Is Lord Turner right that the UK’s property boom risks causing another financial crisis?


Low interest rates and government subsidies are stoking a housing market boom, which brings huge dangers. Prices are rising rapidly across the country. Mortgage approvals for house purchases rose over 40 per cent in the year to January. They are still below long-term averages, but that will not be true for long. Rising house prices mean rising indebtedness, and that is why the Office for Budget Responsibility now forecasts household debt to rise back to its 2007 peak relative to income. My own forecast is for 10 per cent gains in house prices this year and next. Rising debt may not cause a financial crisis because the regulators can force banks to hold enough capital to protect them from a price crash. But homeowners may not be as well protected.

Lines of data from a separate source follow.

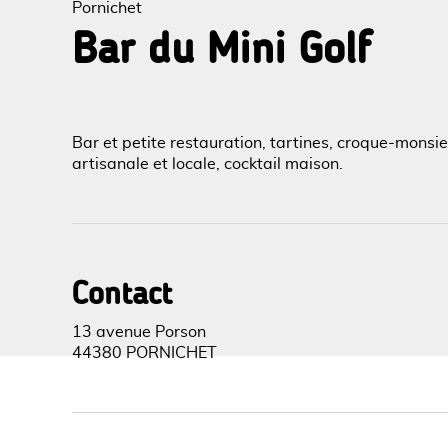
Pornichet
Bar du Mini Golf
Voir l
Bar et petite restauration, tartines, croque-monsieu
artisanale et locale, cocktail maison.
Contact
13 avenue Porson
44380 PORNICHET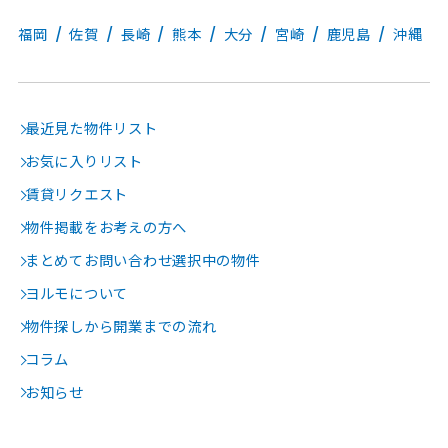
福岡
佐賀
長崎
熊本
大分
宮崎
鹿児島
沖縄
最近見た物件リスト
お気に入りリスト
賃貸リクエスト
物件掲載をお考えの方へ
まとめてお問い合わせ選択中の物件
ヨルモについて
物件探しから開業までの流れ
コラム
お知らせ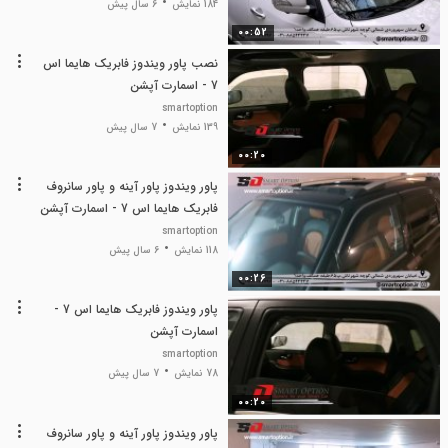
184 نمایش
6 سال پیش
00:52
نصب پاور ویندوز فابریک هایما اس
7 - اسمارت آپشن
smartoption
139 نمایش
7 سال پیش
00:20
پاور ویندوز پاور آینه و پاور سانروف
فابریک هایما اس 7 - اسمارت آپشن
smartoption
118 نمایش
6 سال پیش
00:26
پاور ویندوز فابریک هایما اس 7 -
اسمارت آپشن
smartoption
78 نمایش
7 سال پیش
00:20
پاور ویندوز پاور آینه و پاور سانروف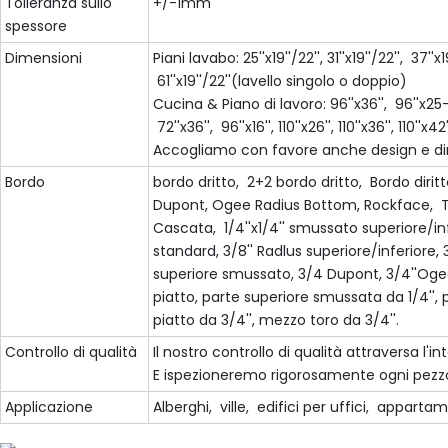
Tolleranza sullo
+/-1mm
spessore
Dimensioni
Piani lavabo: 25''x19''/22'', 31''x19''/22'', 37''x1
61''x19''/22''(lavello singolo o doppio)
Cucina & Piano di lavoro: 96''x36'', 96''x25-1/
72''x36'', 96''x16'', 110''x26'', 110''x36'', 110''x42''
Accogliamo con favore anche design e dim
Bordo
bordo dritto, 2+2 bordo dritto, Bordo dirit
Dupont, Ogee Radius Bottom, Rockface, To
Cascata, 1/4''x1/4'' smussato superiore/i
standard, 3/8'' Radlus superiore/inferiore, 3
superiore smussato, 3/4 Dupont, 3/4''Ogee,
piatto, parte superiore smussata da 1/4'', 
piatto da 3/4'', mezzo toro da 3/4''.
Controllo di qualità
Il nostro controllo di qualità attraversa l'i
E ispezioneremo rigorosamente ogni pezzo
Applicazione
Alberghi, ville, edifici per uffici, appartam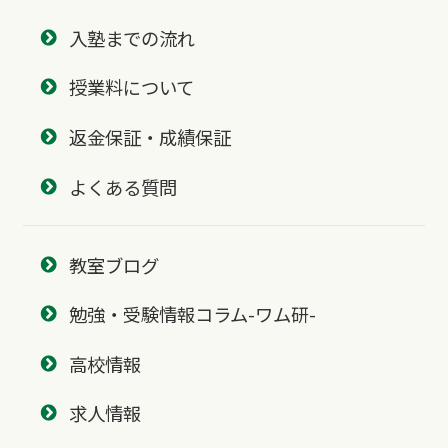
入塾までの流れ
授業料について
返金保証・成績保証
よくある質問
教室ブログ
勉強・受験情報コラム-ワム研-
高校情報
求人情報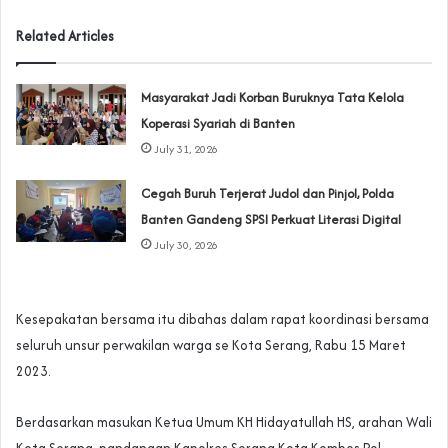
Related Articles
‎Masyarakat Jadi Korban Buruknya Tata Kelola
Koperasi Syariah di Banten
July 31, 2026
Cegah Buruh Terjerat Judol dan Pinjol, Polda
Banten Gandeng SPSI Perkuat Literasi Digital
July 30, 2026
Kesepakatan bersama itu dibahas dalam rapat koordinasi bersama
seluruh unsur perwakilan warga se Kota Serang, Rabu 15 Maret
2023.
Berdasarkan masukan Ketua Umum KH Hidayatullah HS, arahan Wali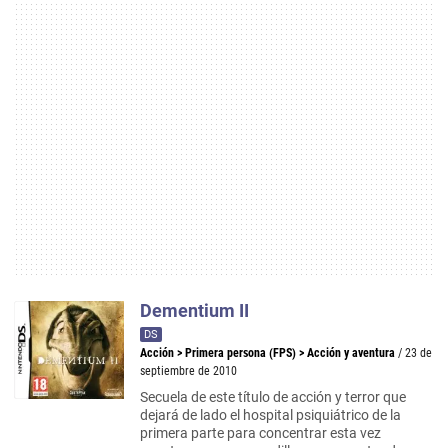
Dementium II
DS
Acción
>
Primera persona (FPS)
>
Acción y aventura
/ 23 de
septiembre de 2010
Secuela de este título de acción y terror que
dejará de lado el hospital psiquiátrico de la
primera parte para concentrar esta vez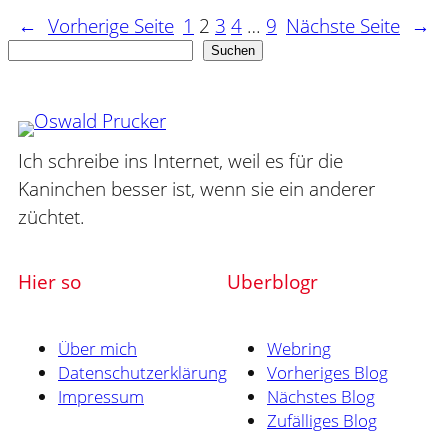
←
Vorherige Seite
1
2
3
4
…
9
Nächste Seite
→
Suchen
Suchen
Ich schreibe ins Internet, weil es für die
Kaninchen besser ist, wenn sie ein anderer
züchtet.
Hier so
Uberblogr
Über mich
Webring
Datenschutzerklärung
Vorheriges Blog
Impressum
Nächstes Blog
Zufälliges Blog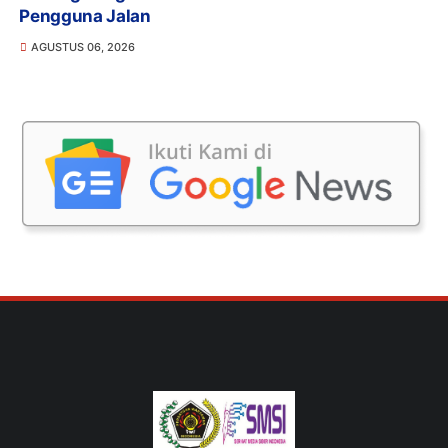
Pengguna Jalan
AGUSTUS 06, 2026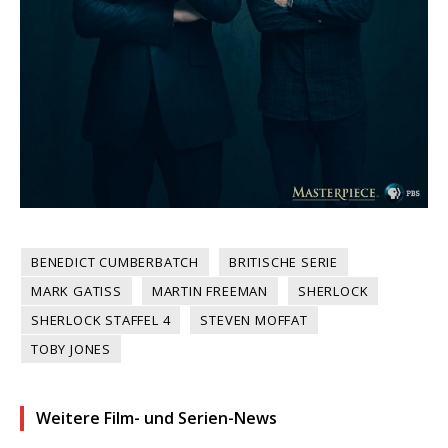
BENEDICT CUMBERBATCH
BRITISCHE SERIE
MARK GATISS
MARTIN FREEMAN
SHERLOCK
SHERLOCK STAFFEL 4
STEVEN MOFFAT
TOBY JONES
Weitere Film- und Serien-News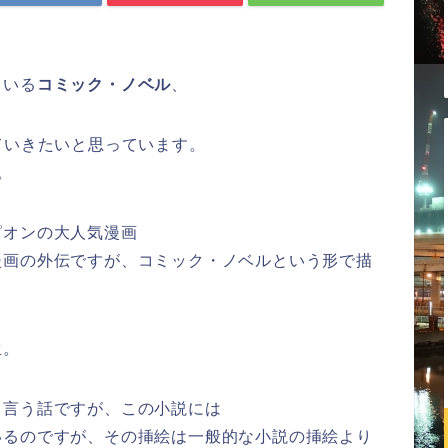
ている
コミック・ノベル
、
ていきたいと思っています。
。
ピオンの大人気漫画
漫画の外伝ですが、コミック・ノベルという形で描
生。
と言う話ですが、この小説には
いるのですが、その挿絵は一般的な小説の挿絵より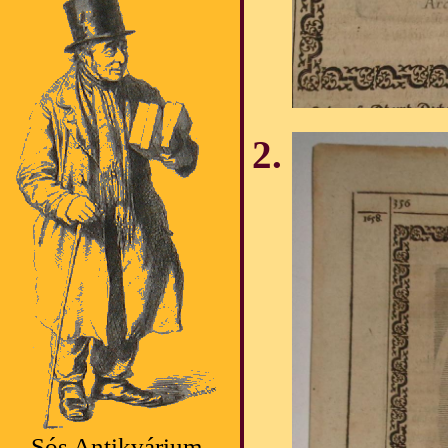
Sós Antikvárium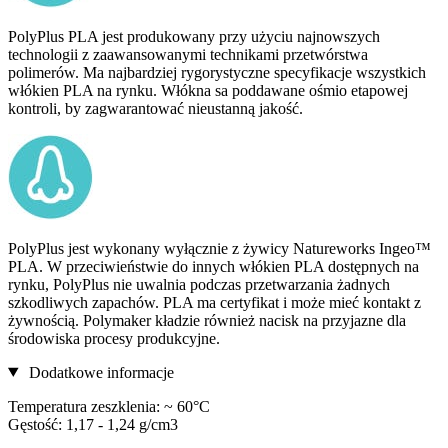
PolyPlus PLA jest produkowany przy użyciu najnowszych
technologii z zaawansowanymi technikami przetwórstwa
polimerów. Ma najbardziej rygorystyczne specyfikacje wszystkich
włókien PLA na rynku. Włókna sa poddawane ośmio etapowej
kontroli, by zagwarantować nieustanną jakość.
PolyPlus jest wykonany wyłącznie z żywicy Natureworks Ingeo™
PLA. W przeciwieństwie do innych włókien PLA dostępnych na
rynku, PolyPlus nie uwalnia podczas przetwarzania żadnych
szkodliwych zapachów. PLA ma certyfikat i może mieć kontakt z
żywnością. Polymaker kładzie również nacisk na przyjazne dla
środowiska procesy produkcyjne.
Dodatkowe informacje
Temperatura zeszklenia: ~ 60°C
Gęstość: 1,17 - 1,24 g/cm3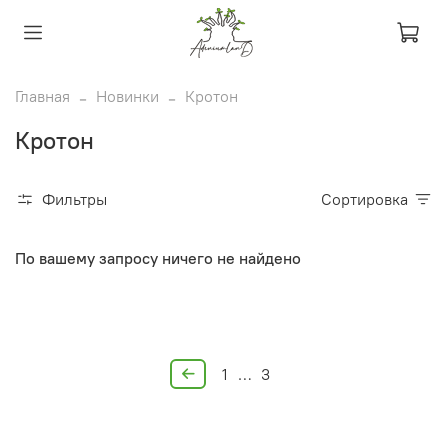
Главная
Новинки
Кротон
Кротон
Фильтры
Сортировка
По вашему запросу ничего не найдено
1
…
3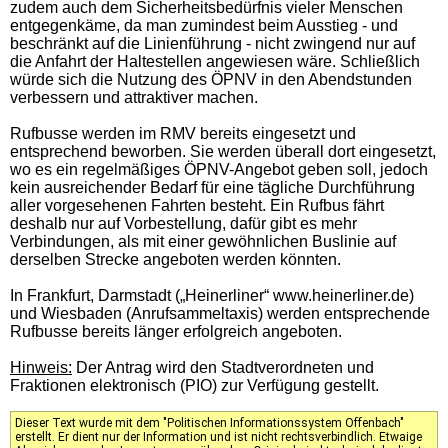
zudem auch dem Sicherheitsbedürfnis vieler Menschen
entgegenkäme, da man zumindest beim Ausstieg - und
beschränkt auf die Linienführung - nicht zwingend nur auf
die Anfahrt der Haltestellen angewiesen wäre. Schließlich
würde sich die Nutzung des ÖPNV in den Abendstunden
verbessern und attraktiver machen.
Rufbusse werden im RMV bereits eingesetzt und
entsprechend beworben. Sie werden überall dort eingesetzt,
wo es ein regelmäßiges ÖPNV-Angebot geben soll, jedoch
kein ausreichender Bedarf für eine tägliche Durchführung
aller vorgesehenen Fahrten besteht. Ein Rufbus fährt
deshalb nur auf Vorbestellung, dafür gibt es mehr
Verbindungen, als mit einer gewöhnlichen Buslinie auf
derselben Strecke angeboten werden könnten.
In Frankfurt, Darmstadt („Heinerliner“
www.heinerliner.de
)
und Wiesbaden (Anrufsammeltaxis) werden entsprechende
Rufbusse bereits länger erfolgreich angeboten.
Hinweis:
Der Antrag wird den Stadtverordneten und
Fraktionen elektronisch (PIO) zur Verfügung gestellt.
Dieser Text wurde mit dem "Politischen Informationssystem Offenbach"
erstellt. Er dient nur der Information und ist nicht rechtsverbindlich. Etwaige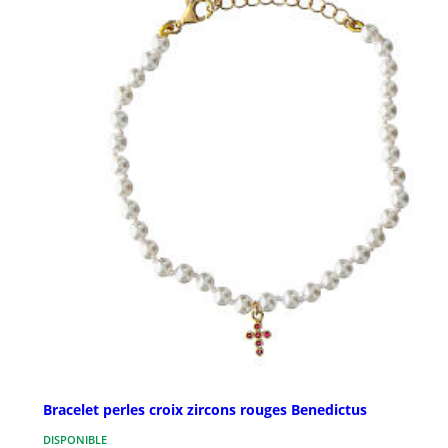
Bracelet perles croix zircons rouges Benedictus
DISPONIBLE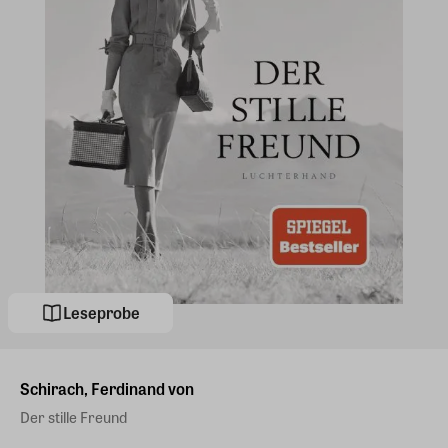
Leseprobe
Schirach, Ferdinand von
Der stille Freund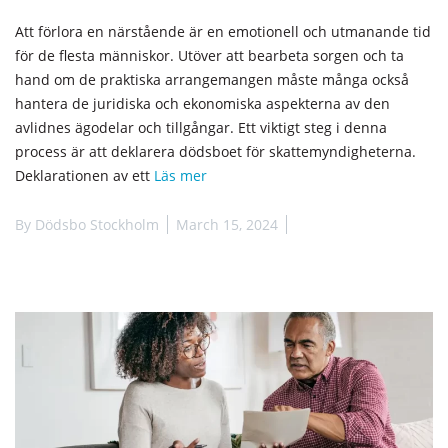
Att förlora en närstående är en emotionell och utmanande tid
för de flesta människor. Utöver att bearbeta sorgen och ta
hand om de praktiska arrangemangen måste många också
hantera de juridiska och ekonomiska aspekterna av den
avlidnes ägodelar och tillgångar. Ett viktigt steg i denna
process är att deklarera dödsboet för skattemyndigheterna.
Deklarationen av ett
Läs mer
By
Dödsbo Stockholm
March 15, 2024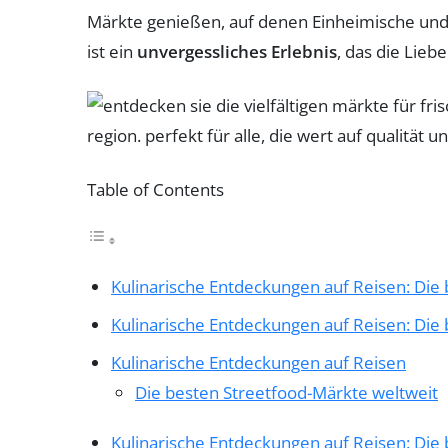
Märkte genießen, auf denen Einheimische un
ist ein
unvergessliches Erlebnis
, das die Lieb
Table of Contents
Kulinarische Entdeckungen auf Reisen: Die
Kulinarische Entdeckungen auf Reisen: Die
Kulinarische Entdeckungen auf Reisen
Die besten Streetfood-Märkte weltweit
Kulinarische Entdeckungen auf Reisen: Die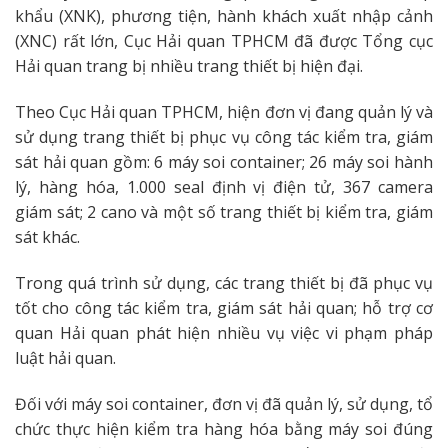
khẩu (XNK), phương tiện, hành khách xuất nhập cảnh
(XNC) rất lớn, Cục Hải quan TPHCM đã được Tổng cục
Hải quan trang bị nhiều trang thiết bị hiện đại.
Theo Cục Hải quan TPHCM, hiện đơn vị đang quản lý và
sử dụng trang thiết bị phục vụ công tác kiểm tra, giám
sát hải quan gồm: 6 máy soi container; 26 máy soi hành
lý, hàng hóa, 1.000 seal định vị điện tử, 367 camera
giám sát; 2 cano và một số trang thiết bị kiểm tra, giám
sát khác.
Trong quá trình sử dụng, các trang thiết bị đã phục vụ
tốt cho công tác kiểm tra, giám sát hải quan; hỗ trợ cơ
quan Hải quan phát hiện nhiều vụ việc vi phạm pháp
luật hải quan.
Đối với máy soi container, đơn vị đã quản lý, sử dụng, tổ
chức thực hiện kiểm tra hàng hóa bằng máy soi đúng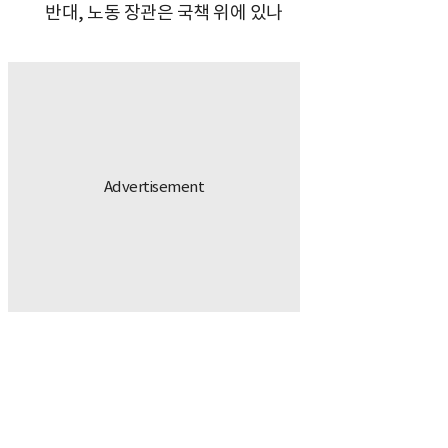
반대, 노동 장관은 국책 위에 있나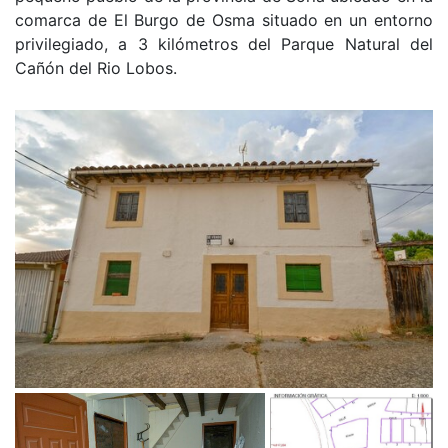
comarca de El Burgo de Osma situado en un entorno
privilegiado, a 3 kilómetros del Parque Natural del
Cañón del Rio Lobos.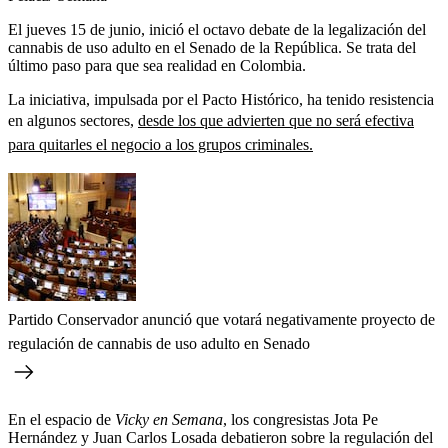
El jueves 15 de junio, inició el octavo debate de la legalización del
cannabis de uso adulto en el Senado de la República. Se trata del
último paso para que sea realidad en Colombia.
La iniciativa, impulsada por el Pacto Histórico, ha tenido resistencia
en algunos sectores,
desde los que advierten que no será efectiva
para quitarles el negocio a los grupos criminales.
Partido Conservador anunció que votará negativamente proyecto de
regulación de cannabis de uso adulto en Senado
En el espacio de
Vicky en Semana
, los congresistas Jota Pe
Hernández y Juan Carlos Losada debatieron sobre la regulación del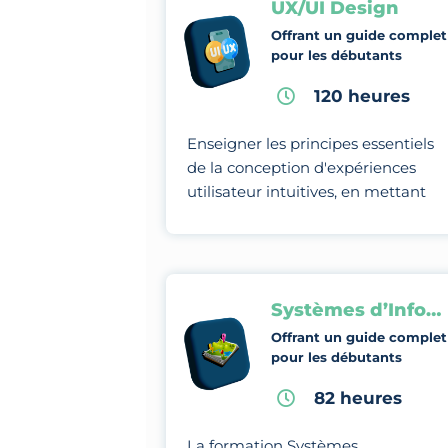
UX/UI Design
Offrant un guide complet
pour les débutants
120 heures
Enseigner les principes essentiels
de la conception d'expériences
utilisateur intuitives, en mettant
l'accent sur l'optimisation de
l'interaction entre l'utilisateur et
l'interface.
Systèmes d’Information Géographique
Offrant un guide complet
pour les débutants
82 heures
La formation Systèmes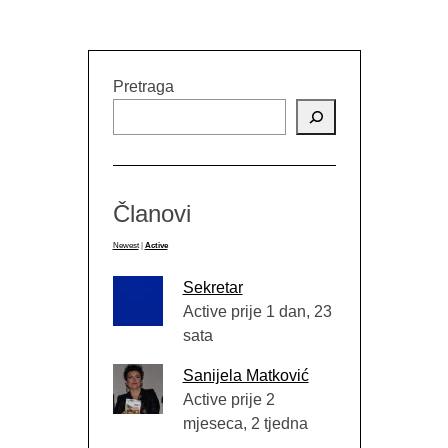
Pretraga
Članovi
Newest
|
Active
Sekretar
Active prije 1 dan, 23
sata
Sanijela Matković
Active prije 2
mjeseca, 2 tjedna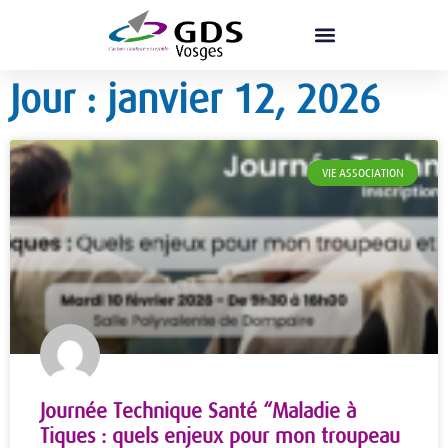
Jour : janvier 12, 2026
VIE ASSOCIATION
Journée Technique Santé “Maladie à
Tiques : quels enjeux pour mon troupeau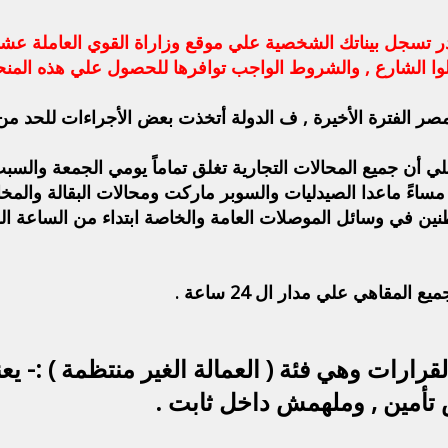
 تسجل بيناتك الشخصية علي موقع وزاراة القوي العاملة عشان ت
 الفترة الأخيرة , ف الدولة أتخذت بعض الأجراءات للحد من ا
 أن جميع المحالات التجارية تغلق تماماً يومي الجمعة والسب
 في وسائل الموصلات العامة والخاصة ابتداء من الساعة ال
لمقاهي علي مدار ال 24 ساعة .
رارات وهي فئة ( العمالة الغير منتظمة ) :- ي
 تأمين , وملهمش داخل ثابت .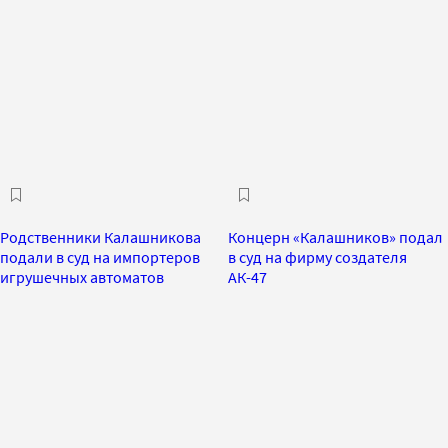
Родственники Калашникова
Концерн «Калашников» подал
подали в суд на импортеров
в суд на фирму создателя
игрушечных автоматов
АК-47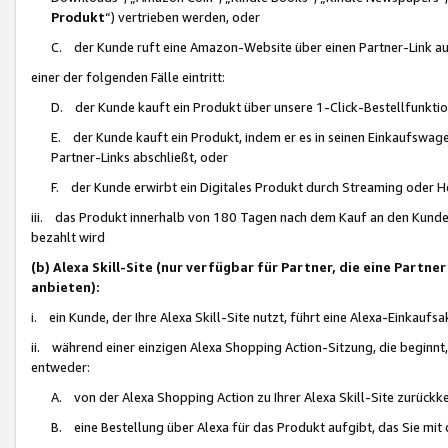
Produkt
“) vertrieben werden, oder
C. der Kunde ruft eine Amazon-Website über einen Partner-Link auf, d
einer der folgenden Fälle eintritt:
D. der Kunde kauft ein Produkt über unsere 1-Click-Bestellfunktio
E. der Kunde kauft ein Produkt, indem er es in seinen Einkaufswag
Partner-Links abschließt, oder
F. der Kunde erwirbt ein Digitales Produkt durch Streaming oder 
iii. das Produkt innerhalb von 180 Tagen nach dem Kauf an den Kunde
bezahlt wird
(b) Alexa Skill-Site (nur verfügbar für Partner, die eine Par
anbieten):
i. ein Kunde, der Ihre Alexa Skill-Site nutzt, führt eine Alexa-Einkaufsa
ii. während einer einzigen Alexa Shopping Action-Sitzung, die beginnt
entweder:
A. von der Alexa Shopping Action zu Ihrer Alexa Skill-Site zurückk
B. eine Bestellung über Alexa für das Produkt aufgibt, das Sie mit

Highly leveraged households will certainly be more vulnerable to an economic downturn. The higher debt is, the worse any downturn will be when it eventually comes. Rob Wood is chief UK economist at Berenberg Bank.


On one level, it is impossible to predict which sectors will be connected to future financial crises. But I think there is one reason to doubt UK housing will be involved in a future financial crisis: government policy. UK planning regulations are extremely tight. This is why London rents are so high; this is why British houses are the smallest in Europe; this is why getting planning permission makes a plot of land many multiples more valuable. Simply put, too few houses are built because builders are not allowed to build them. On top of that, the government has introduced Help to Buy, which appears to be driving house prices up rapidly with little boost to supply. Altogether, this suggests house prices are very unlikely to fall enough to generate a financial crisis like we saw in 2007-08. And if they looked like doing so, the government would be likely to stop them. Ben Southwood is head of macro policy at the Adam Smith Institute.